I’m living here in the neighborhood with a friend. I’m staying with some of my Haitian doctor colleagues. We’ve been circulating on the roads to 1:00 and 2:00 in the morning, moving patients, moving supplies, trying to get our work done. There is no security. The UN is not out. The US is not out. The Haitian police are not able to be out. But there’s also no insecurity. I don’t know if you guys were out late last night, but you can hear a pin drop in this city. It’s a peaceful place. There is no war. There is no crisis except the suffering that’s ongoing.
The concern for militarization, the concern for occupation is very real. There is capacity that we don’t have that the military will help us with, and that is urgently needed, because we’re losing patients minute to minute. But the first that listeners need to understand is that there is no insecurity here. There has not been, and I expect there will not be.

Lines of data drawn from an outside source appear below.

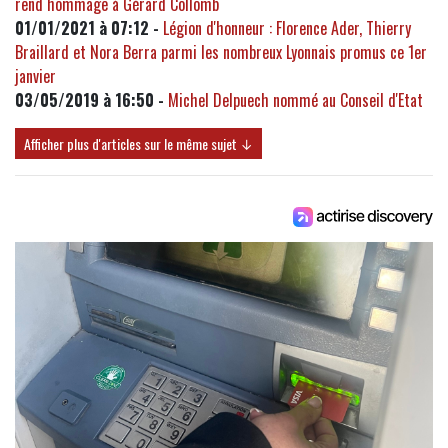
rend hommage à Gérard Collomb
01/01/2021 à 07:12 -
Légion d'honneur : Florence Ader, Thierry
Braillard et Nora Berra parmi les nombreux Lyonnais promus ce 1er
janvier
03/05/2019 à 16:50 -
Michel Delpuech nommé au Conseil d'Etat
Afficher plus d'articles sur le même sujet ↓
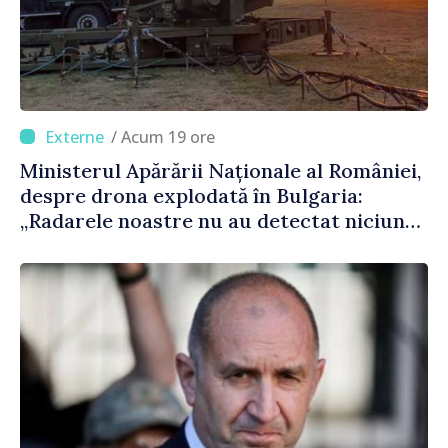
/ Acum 19 ore
Ministerul Apărării Naționale al României,
despre drona explodată în Bulgaria:
„Radarele noastre nu au detectat niciun
vehicul aerian”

DR. EVAN LYON: That was not a mandate from anybody, but we do—we do need crowd control. There’s no insecurity. We need some crowd control so that the patients are not kept from having access.
To this point, the military has not been here. They showed up about half an hour ago for the first time.
This is the main General Hospital for the country. This is the main academic hospital for the country. This is the most important medical center in Haiti. It has been given very slow capacity. We have been improvising for the last four days on the ground with the Ministry of Health, under the direction of the Haitian director, and with our own meager capacity. The international volunteers are doing good work, but this place has been largely ignored. You see the infrastructure as it’s been destroyed.
And in terms of supplies, in terms of surgeons, in terms of aid relief, the response has been incredibly slow. There are teams of surgeons that have been sent to places that were, quote, “more secure," that have ten or twenty doctors and ten patients. We have a thousand people on this campus that are triaged and ready for surgery, but we only have four working ORs without anesthesia and without pain medications. And we’re still struggling to get ourselves up to twenty-four-hour care.